NEW YORK ENVIRONMENTAL CONTAMINATION LAW:



A district court dismissed a property owner's New York Environmental Conservation Law action against the former owner for contamination at the site. The New York Environmental Conservation Law does not provide a private right of action. It only authorizes the state attorney general to enforce the statute. Kalden Construction Co. v. Hansen Aggregates New York, Inc., No. 08-CV-6200, 39 ELR 20119 (W.D.N.Y. May 29, 2009) (Siragusa, J.).

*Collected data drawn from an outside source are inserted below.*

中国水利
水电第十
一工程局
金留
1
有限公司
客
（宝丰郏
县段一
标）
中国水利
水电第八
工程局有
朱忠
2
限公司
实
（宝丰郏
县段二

Copyright© 2009, Environmental Law Institute, Washington, D.C. All rights reserved.


THE FEDERAL AGENCIES

Note: Citations below are to the Federal Register (FR).


AIR:



  • EPA proposed revisions to the Renewable Fuel Standard Program that specify the volumes of cellulosic biofuel, biomass-based diesel, advanced biofuel, and total renewable fuel that must be used in transportation fuel each year; add new definitions and criteria for both renewable fuels and the feedstocks used to produce them, including new greenhouse gas emission thresholds for renewable fuels; and assess greenhouse gas emission performance in determining fuels that qualify for the four different renewable fuel standards. 74 FR 24904 (5/26/09).

  • EPA proposed revisions to the new source performance standards for coal preparation and processing plants that were promulgated on April 28, 2008; the proposal would revise particulate matter emissions and opacity limits for thermal dryers, pneumatic coal-cleaning equipment, and coal-handling equipment; expand the applicability of standards to both direct and indirect contact thermal dryers; establish a sulfur dioxide and combined nitrogen oxide and carbon monoxide emission limit for thermal dryers; and establish work practice standards to control coal dust emissions. 74 FR 25304 (5/27/09).

  • EPA proposed NESHAPs for the paints and allied products manufacturing area source category based on generally available control technology or management practices. 74 FR 26142 (6/1/09).

  • EPA entered into a proposed administrative settlement under the CAA that requires it to review an EPA rule promulgating new source performance standards for new stationary compression ignition internal combustion engines. 74 FR 26863 (6/4/09).

  • EPA granted a petition for reconsideration of the final rule titled Implementation of the New Source Review (NSR) Program for Particulate Matter Less Than 2.5 Micrometers (PM2.5) and administratively stayed a grandfathering provision of the PSD program. 74 FR 26098 (6/1/09).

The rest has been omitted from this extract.